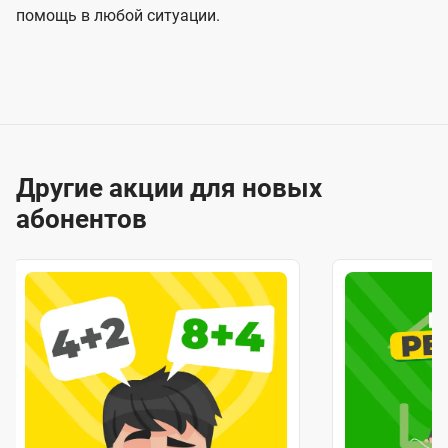
помощь в любой ситуации.
Другие акции для новых
абонентов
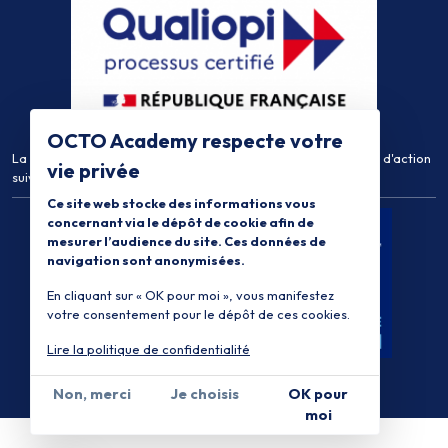
OCTO Academy respecte votre
La certification qualité a été délivrée au titre de la catégorie d'action
vie privée
suivante :
Actions de Formation
Ce site web stocke des informations vous
concernant via le dépôt de cookie afin de
mesurer l’audience du site. Ces données de
navigation sont anonymisées.
En cliquant sur « OK pour moi », vous manifestez
votre consentement pour le dépôt de ces cookies.
Lire la politique de confidentialité
Non, merci
Je choisis
OK pour
moi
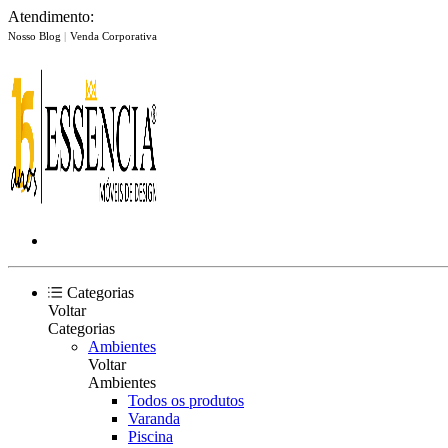
Atendimento:
Nosso Blog
|
Venda Corporativa
Categorias
Voltar
Categorias
Ambientes
Voltar
Ambientes
Todos os produtos
Varanda
Piscina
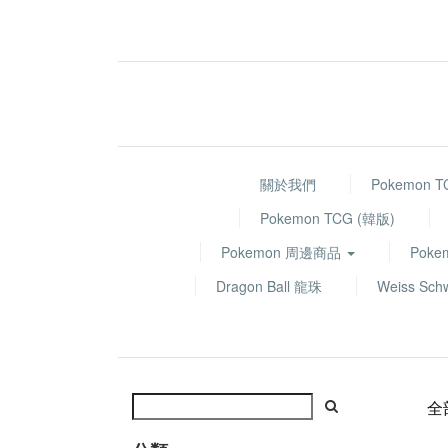
關於我們
Pokemon 
Pokemon TCG (韓版)
Pokemon 周邊商品
Poke
Dragon Ball 龍珠
Weiss Sch
全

§

[What is required] Return the complete material exactly as given, excluding images.

[Expected answer]
помощь в любой ситуации.
Другие акции для новых
абонентов
OCTO Academy respecte votre
La certification qualité a été délivrée au titre de la catégorie d'action
vie privée
suivante :
Actions de Formation
Ce site web stocke des informations vous
concernant via le dépôt de cookie afin de
mesurer l’audience du site. Ces données de
navigation sont anonymisées.
En cliquant sur « OK pour moi », vous manifestez
votre consentement pour le dépôt de ces cookies.
Lire la politique de confidentialité
Non, merci
Je choisis
OK pour
moi
Atendimento:
Nosso Blog
|
Venda Corporativa
Categorias
Voltar
Categorias
Ambientes
Voltar
Ambientes
Todos os produtos
Varanda
Piscina
關於我們
Pokemon 
Pokemon TCG (韓版)
Pokemon 周邊商品
Poke
Dragon Ball 龍珠
Weiss Sch
全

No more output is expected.